Top of Information shown

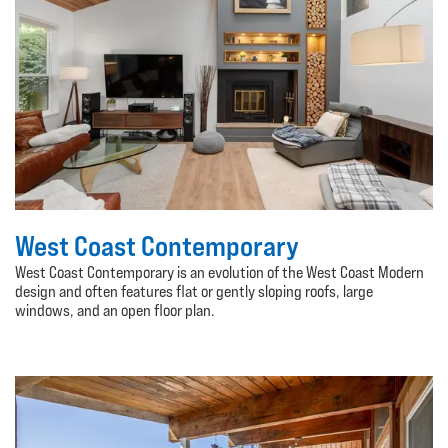
West Coast Contemporary
West Coast Contemporary is an evolution of the West Coast Modern
design and often features flat or gently sloping roofs, large
windows, and an open floor plan.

Bottom of Information shown

To do
What you return should match the material word for word, apart from the pictures.

Answer space
West Coast Contemporary
West Coast Contemporary is an evolution of the West Coast Modern
design and often features flat or gently sloping roofs, large
windows, and an open floor plan.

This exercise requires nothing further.